In return for joining the RVF, members would receive $100 annually. Such token remuneration would not only help strengthen RVF members' sense of obligation but also increase the likelihood of their notifying Selective Service of address changes. (In any case, sending out regular follow-up letters for 150,000 men would be far cheaper than maintaining a list of 15,000,000 names.)

RVF members would also be included in a network of military people--active-duty, reserve, and retired. These "senior patriots" would be asked to contact RVF volunteers to provide any possible assistance in employment or educational matters, as well as providing positive role models and developing friendships. The president, too, could be brought into the process, hosting a White House reception for selected RVF members--perhaps chosen by lot--and writing letters thanking those who joined. Such extra benefits should provide a more significant inducement than the $100 for young men to promise to defend their country.

In addition, participants should be offered an opportunity to visit military installations, view troop exercises, and participate in limited training to give them a taste of military life. A smattering of military units and associations already work with local communities and young people; these sorts of activities should be encouraged by DoD, perhaps even coordinated by a small staff within the Pentagon.

The RVF would also provide an initial screening of volunteers to determine whether they possessed education, vocational experience, or interests that could meet special needs during a mobilization. For instance, the fact that someone had worked as a translator would be entered in his file, allowing him to be called up early if there was an acute need for foreign - language-speaking soldiers. Or if someone was a mechanic, a construction worker, or an electronics buff, that fact too could be recorded. In a sense, the RVF would conduct a rough skills inventory of the manpower that would be available during mobilization.

Obviously, the value of the experience possessed by RVF members would vary greatly. According to Selective Service, "young men aged 18-20 generally have few skills or specialties of interest to the military. The skills and specialties they do possess change rapidly."[67] However, some RVF volunteers would be older and therefore would have more to offer. Indeed, the Pentagon presently surveys its IRR members, banking information on their abilities and physical conditions and requiring them to notify the military of any changes.[68]

Finally, an RVF would reduce the activities of Selective Service. The agency would be charged with developing a post-M- day registration plan and maintaining the RVF list; it would revert to its inactive role of the late 1970s.
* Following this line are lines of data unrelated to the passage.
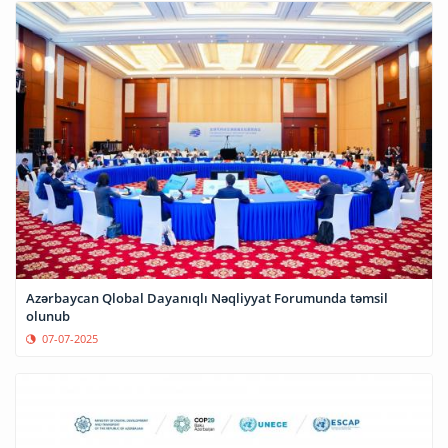
Azərbaycan Qlobal Dayanıqlı Nəqliyyat Forumunda təmsil
olunub
07-07-2025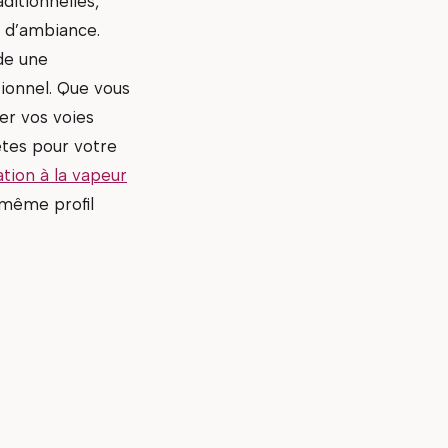
ditionnelles,
m d’ambiance.
de une
tionnel. Que vous
er vos voies
ètes pour votre
lation à la vapeur
 même profil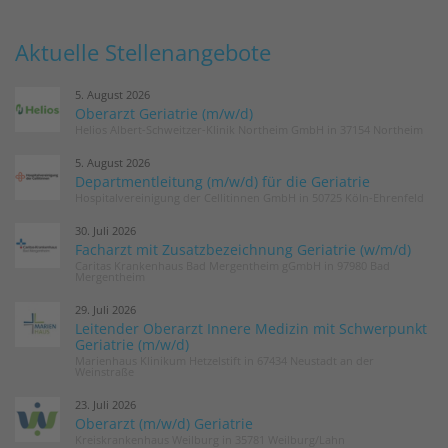
Aktuelle Stellenangebote
5. August 2026
Oberarzt Geriatrie (m/w/d)
Helios Albert-Schweitzer-Klinik Northeim GmbH in 37154 Northeim
5. August 2026
Departmentleitung (m/w/d) für die Geriatrie
Hospitalvereinigung der Cellitinnen GmbH in 50725 Köln-Ehrenfeld
30. Juli 2026
Facharzt mit Zusatzbezeichnung Geriatrie (w/m/d)
Caritas Krankenhaus Bad Mergentheim gGmbH in 97980 Bad
Mergentheim
29. Juli 2026
Leitender Oberarzt Innere Medizin mit Schwerpunkt
Geriatrie (m/w/d)
Marienhaus Klinikum Hetzelstift in 67434 Neustadt an der
Weinstraße
23. Juli 2026
Oberarzt (m/w/d) Geriatrie
Kreiskrankenhaus Weilburg in 35781 Weilburg/Lahn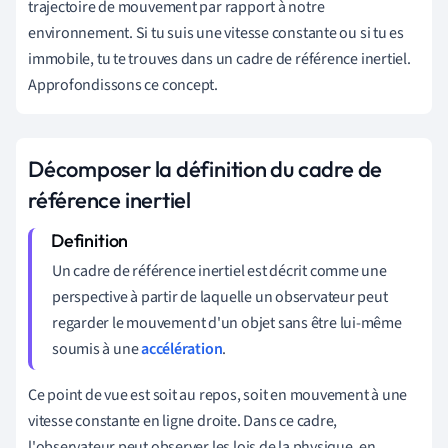
trajectoire de mouvement par rapport à notre
environnement. Si tu suis une vitesse constante ou si tu es
immobile, tu te trouves dans un cadre de référence inertiel.
Approfondissons ce concept.
Décomposer la définition du cadre de
référence inertiel
Un cadre de référence inertiel est décrit comme une
perspective à partir de laquelle un observateur peut
regarder le mouvement d'un objet sans être lui-même
soumis à une
accélération
.
Ce point de vue est soit au repos, soit en mouvement à une
vitesse constante en ligne droite. Dans ce cadre,
l'observateur peut observer les lois de la physique, en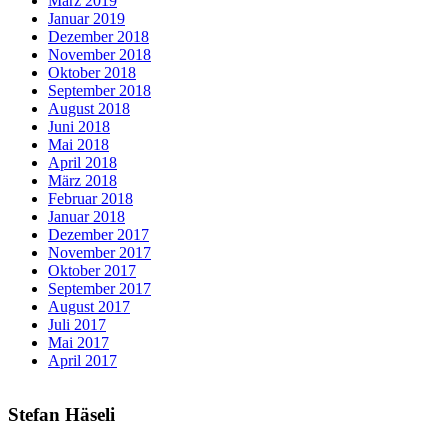
März 2019
Januar 2019
Dezember 2018
November 2018
Oktober 2018
September 2018
August 2018
Juni 2018
Mai 2018
April 2018
März 2018
Februar 2018
Januar 2018
Dezember 2017
November 2017
Oktober 2017
September 2017
August 2017
Juli 2017
Mai 2017
April 2017
Stefan Häseli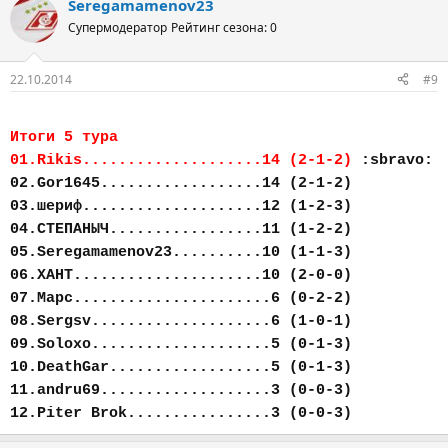
Seregamamenov23
Супермодератор
Рейтинг сезона: 0
22.10.2014
#9
Итоги 5 тура
01.Rikis....................14 (2-1-2)
:sbravo:
02.Gor1645..................14 (2-1-2)
03.шериф....................12 (1-2-3)
04.СТЕПАНЫЧ.................11 (1-2-2)
05.Seregamamenov23..........10 (1-1-3)
06.ХАНТ.....................10 (2-0-0)
07.Марс......................6 (0-2-2)
08.Sergsv....................6 (1-0-1)
09.Soloxo....................5 (0-1-3)
10.DeathGar..................5 (0-1-3)
11.andru69...................3 (0-0-3)
12.Piter Brok................3 (0-0-3)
The Benefits of a Reserve Volunteer Force

An untrained reserve force would have several advantages over peacetime registration. The first, and perhaps least important, would be financial. Selective Service's FY 1986 budget was roughly $26.1 million; although determining the cost of ongoing registration is difficult, it accounts for the bulk of the $18 million to $20 million increase since FY 1979.[69] With an assured manpower supply for two months or more, the agency's other ongoing "revitalization" activities, such as establishing standby draft boards and implementing regulations for alternative service, could be dropped as well.

Terminating registration would also marginally shave costs at other government agencies. The Department of Justice and local U.S. attorneys would have fewer cases to prosecute, for instance.[70] Counterbalanced against a potential savings of more than $20 million would be the $100 payment to 150,000 RVF members--a total of $15 million a year. So the net annual savings should be in excess of $5 million.

More significantly, an RVF would offer the military a better source of emergency manpower than does the current system. Today, potential draftees must be classified and their claims for exemptions and conscientious-objector status heard; Selective Service estimates that it would have to issue 600,000 draft notices to be assured of 100,000 inductions. In contrast, RVF members would automatically report once they were called up.

Moreover, the army would possess a small but significant inventory of manpower skills to tap for unique mobilization shortages. RVF members also would have gained some familiarity with the military through the support network, and as volunteers, they would be better suited for army service than unwilling draftees.

The RVF would be flexible; its size could be adjusted to fit any desired "safety margin." At a higher cost, the army could, for instance, assure itself of a three-month troop flow into its training camps. And with an RVF, Congress would have time to thoughtfully review the need for a draft as the war unfolded instead of reflexively acting on M-day. It might even decide that conscription was unnecessary.

Most important of all, the RVF would be a voluntary system. In 1980, Ronald Reagan argued that in any time other than "the most severe national emergency" mandatory service or registration "destroys the very values that our society is committed to defending." In contrast, the RVF would be consistent with America's ideals of freedom and a logical adjunct to the All - Volunteer Force, both active and reserve. Indeed, the RVF would demonstrate to the world just how important those principles are to thousands of young Americans.

And this sort of symbol would have far more impact on the Soviet Union, or any other nation, than the current system has had. "Let us send a strong message to the Russians, if we want to do that," argued Rep. Weaver in support of his voluntary registration proposal, "that our young people are willing to serve and willing to register voluntarily."[71]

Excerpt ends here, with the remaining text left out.